# anybody ever get blurred vision after skiing?



## newpotato (Nov 7, 2005)

hey seriously now, I have developed a temporary blurred vision experience after skiing. I get a fuzzy, wavy orb type thing that last for about 15-20 minutes. I'm going to see an eye doc on Monday, just wondering if anyone has experienced this.


----------



## bobbuilds (May 12, 2007)

i assume you wear gogles, do you have a prescription for glasses? was your blurred vision on a sunny day? do you ski south facing slopes all day? the reason i ask is 2 things come to mind. 

1. if it is sunny and you dont wear gogles at all or cheap gogles or sun glasses the sun could be reflecting into your eyes, if you ski south facing you are usually in the direct path of the sun for most of the day.

2. possible dehydration, not enough sugar, electrolytes etc... If i am chasing pow all day I do not stop, 25-30 runs in a row in knee deep will kick anyones ass, i just buck up and keep going. I try to eat a good breakfast early and snack on the way up. if i do not stay fueled up AND have a good breakfast, when i hit the car at the end of the day i am dizzy and nautious and shit spins, i have to sit there for about 1/2 hour befor i can drive home.

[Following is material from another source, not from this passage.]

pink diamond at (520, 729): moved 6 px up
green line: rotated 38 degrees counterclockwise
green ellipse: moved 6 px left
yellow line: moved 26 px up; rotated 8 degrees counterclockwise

there are other posibilitys, hope this helps


----------



## CGM (Jun 18, 2004)

That does not sound normal at all. If it was snow blindness, you would know it because you wouldn't be able to open your eyes for awhile and they would burn, not just get blurry for 20 minutes. 
Make sure you go see an ophthalmologist, not an optometrist. Good luck.


----------



## striker (Aug 22, 2007)

What you are experiancing may be exercised induced migrane. The visual disturbances that you experiance before a migrane headache are not always followed by a headache. You may be having a exercised induced migrane but with out the headache.


----------



## Gremlin (Jun 24, 2010)

striker said:


> What you are experiancing may be exercised induced migrane. The visual disturbances that you experiance before a migrane headache are not always followed by a headache. You may be having a exercised induced migrane but with out the headache.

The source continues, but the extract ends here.